A 2-0 thrashing worthy of ending any reign

Date published: Monday 27th June 2016 7:58

Italy Spain Football365

If ever a moment encapsulated the near absurdity of Italy’s stunning 2-0 victory over Spain on Monday, it came towards the end of the first half. Antonio Conte’s side had dominated proceedings in Paris, continuing to defy the odds at a tournament they entered as an afterthought. As if to take the game beyond reality into fantasy, Daniele De Rossi – midfield enforcer, tough tackler, consummate leader – nutmegged Andres Iniesta. The Stade de France, as it had been throughout, was stunned.

In that one moment, De Rossi had embarrassed his adversary. For the other 90, Italy out-thought, out-fought and thoroughly out-classed the reigning champions in a war of ideologies.

Football rivalries are an inherently simple thing to cultivate at club level. Geography, history and familiarity combine to create life-long enemies, ones that often cross the borders of family and friendship. At international level, it is rather more difficult, but the lack of regular battles ensure that such games are simply more memorable. This last-16 tie was no different.

This was the game once dubbed by a Spanish newspaper as ‘talent versus catenaccio’. It pits a country which celebrates a completed pass against once which elicits joy from a crunching tackle. It is a match which conjures memories of a blood-stained Jose Enrique in 1994, of Cesc Fabregas helping overcome Spain’s bête noire with a decisive penalty in 2008, and of Juan Mata celebrating his country’s fourth goal in a 2012 final dismantling, joining the rest of the viewing public in complete disbelief.

Historically however, one side always has the upper hand. Spain went over 80 years without beating Italy in a major international tournament from 1934 to 2008; Italy had won only one of their last 11 games against their age-old rival. On Monday, they re-assumed dominance over their former tormentors.

“We’re going to win because we’ve got more balls and bigger balls than the Italians,” Cesc Fabregas told Spanish newspaper AS before the last-16 clash.

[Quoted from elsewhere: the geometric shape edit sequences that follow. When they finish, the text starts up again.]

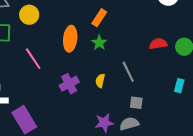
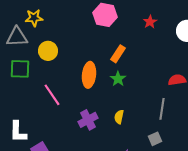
gray line: (128, 72) -> (162, 109), moved, turned 35
gray square: (136, 103) -> (155, 139), turned -32

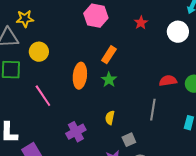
purple cross: (88, 120) -> (76, 132), moved
gray square: (155, 139) -> (129, 140), moved

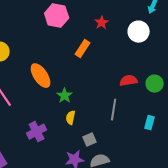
orange rectangle: (109, 55) -> (83, 49), moved
orange ellipse: (80, 76) -> (41, 76), turned -40
green star: (109, 80) -> (65, 96), moved

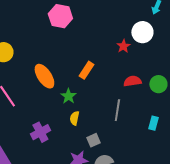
red star: (102, 23) -> (123, 46), moved
orange rectangle: (83, 49) -> (86, 70), moved

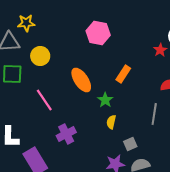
pink hexagon: (60, 16) -> (98, 33), moved
purple cross: (40, 132) -> (66, 134), moved

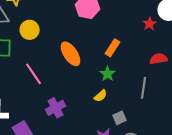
green star: (105, 100) -> (108, 74), moved
yellow semicircle: (111, 122) -> (101, 96), turned -144

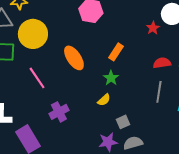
yellow circle: (30, 30) -> (33, 34), size x1.5
gray line: (144, 88) -> (159, 92), moved

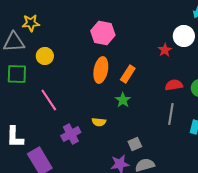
yellow circle: (33, 34) -> (45, 56), size x0.6
orange ellipse: (74, 58) -> (101, 70), moved, turned 45
yellow semicircle: (104, 100) -> (99, 122), moved, turned 48

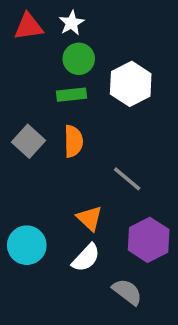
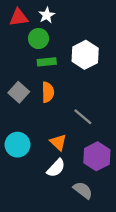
green circle: (79, 59) -> (38, 39), moved
cyan circle: (27, 245) -> (17, 145), moved

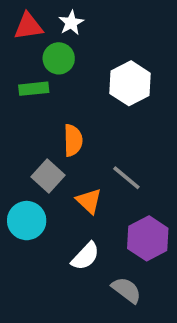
green rectangle: (47, 62) -> (34, 89), moved
gray square: (19, 92) -> (48, 176), moved
orange triangle: (58, 142) -> (89, 201), moved

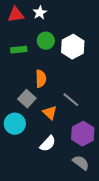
green circle: (59, 58) -> (46, 41), moved
gray semicircle: (126, 290) -> (81, 163), moved

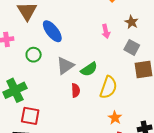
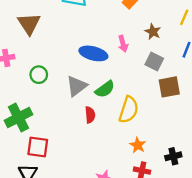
blue ellipse: (52, 31) -> (93, 53), moved, turned -35

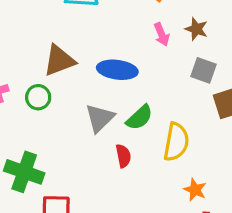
brown triangle: (29, 24) -> (59, 61), moved, turned 50
pink arrow: (123, 44) -> (162, 34), moved
green circle: (39, 75) -> (38, 97), moved
green cross: (18, 118) -> (24, 172), turned -36

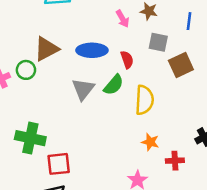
green circle: (38, 97) -> (26, 70), moved
red semicircle: (123, 156) -> (127, 60), moved
orange star: (195, 190) -> (150, 142), moved

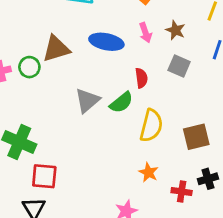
blue ellipse: (92, 50) -> (106, 42), moved
brown square: (181, 65) -> (196, 137), moved
red cross: (175, 161) -> (182, 192), moved

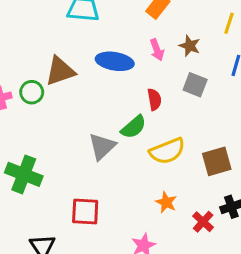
gray triangle: (87, 100) -> (102, 147), moved
yellow semicircle: (151, 126) -> (167, 151), turned 56
red square: (44, 176) -> (85, 211), moved
red cross: (182, 192) -> (203, 222), turned 36

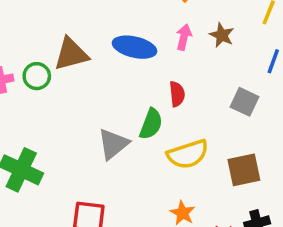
pink arrow: (157, 50) -> (184, 37), turned -150
gray square: (195, 85) -> (245, 102), moved
green semicircle: (134, 127) -> (151, 124), turned -32

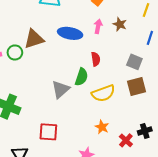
brown square: (244, 170) -> (136, 86), moved

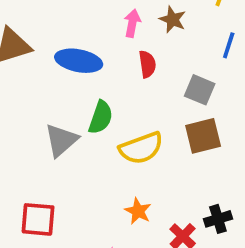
blue ellipse: (70, 33) -> (79, 61), moved
red semicircle: (96, 59) -> (147, 64), moved

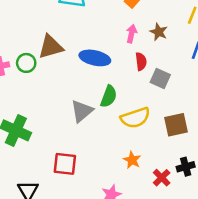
gray square: (200, 90) -> (160, 78), moved
brown square: (203, 136) -> (176, 125), moved

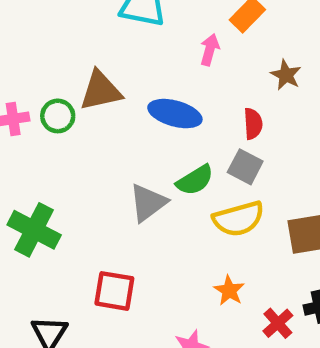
pink arrow: (131, 34) -> (210, 50), moved
gray square: (160, 78) -> (245, 167), moved
green semicircle: (109, 96) -> (195, 180), turned 35

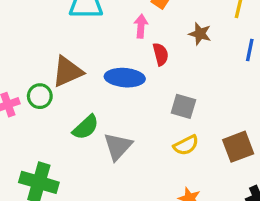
red semicircle: (253, 124) -> (161, 54), moved
green semicircle: (195, 180) -> (86, 127), moved
yellow semicircle: (238, 219) -> (186, 145), size x0.7

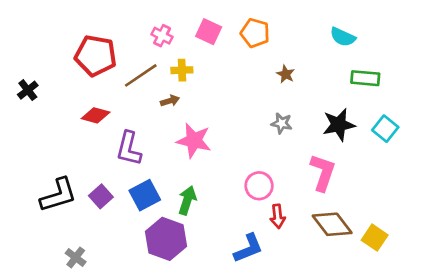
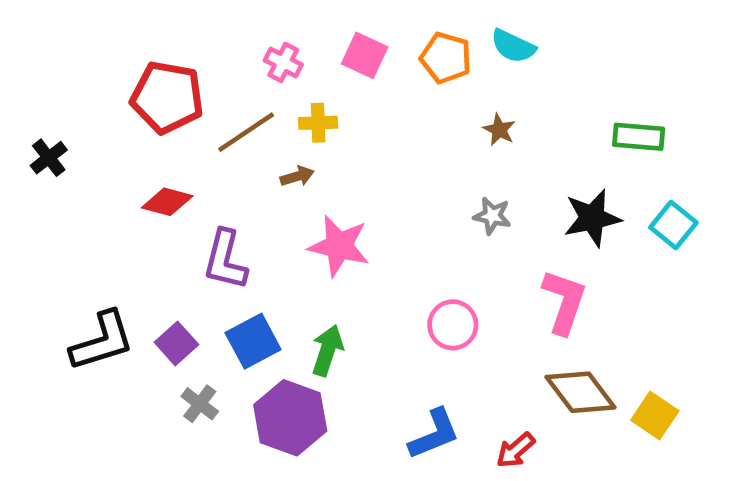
cyan semicircle: (343, 37) -> (513, 46), moved
red arrow: (278, 216) -> (515, 450), moved, turned 55
gray cross: (76, 258) -> (200, 404), moved

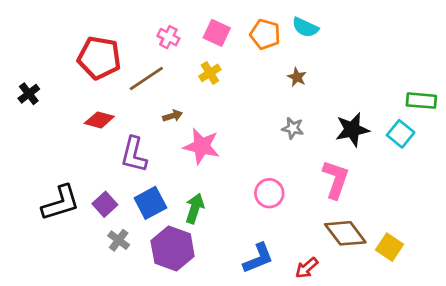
yellow cross: (318, 123) -> (210, 73), moved, turned -30
green rectangle: (639, 137) -> (421, 101), moved
brown arrow: (297, 176) -> (173, 116), moved

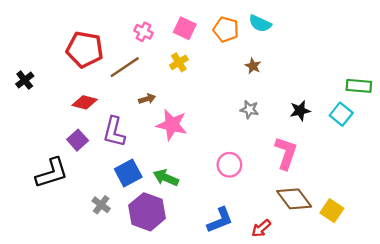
black star: (352, 130) -> (300, 111), size x0.7
purple square: (105, 204) -> (78, 140), moved
green arrow: (195, 208) -> (166, 178), turned -85

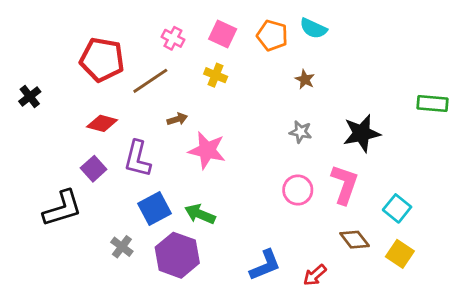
yellow cross: (179, 62) -> (216, 75), turned -36
black star: (300, 111) -> (362, 133), size x1.5
cyan square: (341, 114) -> (397, 208), moved
pink circle: (229, 165) -> (298, 190), moved
brown diamond: (294, 199) -> (355, 240), size x0.7

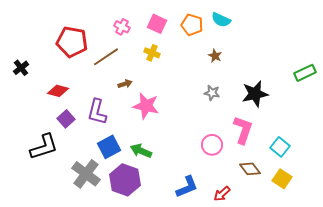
green rectangle: (432, 104) -> (305, 73), turned -30
red diamond: (102, 123) -> (58, 91), moved
pink circle: (298, 190) -> (212, 145), moved
gray cross: (122, 247) -> (86, 174), size x1.8

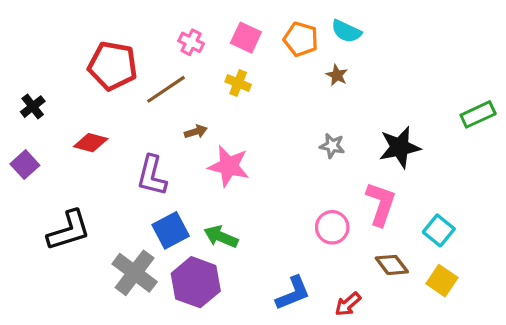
brown star: (215, 56) -> (337, 75), moved
purple square: (66, 119) -> (25, 165), moved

The comedy, as always, was in the timing. Italy were a unit against a team of individuals. They showed purpose and desire in the face of fear and, frankly, nothing.

If Spain and Italy were diametric opposites, their managers were in a complete different galaxy to one another. In one corner, Conte was the animated, aggressive commander, one who – quite literally at one point – kicked every ball with his players. Fans of certain national newspapers will have even taken a particular delight in the 46-year-old’s insistence on standing. His arrival at Chelsea is eagerly awaited.

And then there was Vicente Del Bosque. The man who led Spain into an unrivalled period of supremacy has helped carry them out of it. The 65-year-old was silent, unmoved and shell-shocked by the ease at which his side had been nullified and dismantled. It seemed at times that Conte was playing a computer game, controlling each of his players to carry out a game plan to perfection. Del Bosque’s controller simply kept disconnecting.

The opening goal captured the mood. Italy were organised, then sharp, alert and hungry to the rebound from Eder’s free-kick, with Giorgio Chiellini bundling the ball home. Spain, on the other hand, were caught off guard. They were disorganised and lackadaisical. It would become a general theme throughout, and Italy constantly threatened to capitalise. Save for a 10-minute spell in the ascendancy, Spain were the recipients of a 2-0 thrashing.

“The great safe breakers” was the phrase used by the BBC’s commentary team to describe Spain in the first half. Against the impeccable Chiellini, the wonderful Gianluigi Buffon, Andrea Barzagli and Leonardo Bonucci, the imperious De Rossi and the powerful Graziano Pelle, they could not crack the code.

They once mastered the world and the continent with an unrivalled passing game, but, after being embarrassed in Brazil two years ago, the reign of Spain has finally been brought to a painful and conclusive end. Italy’s was a different form of superiority to the one their bitter rival had built their kingdom upon, but an equally effective one.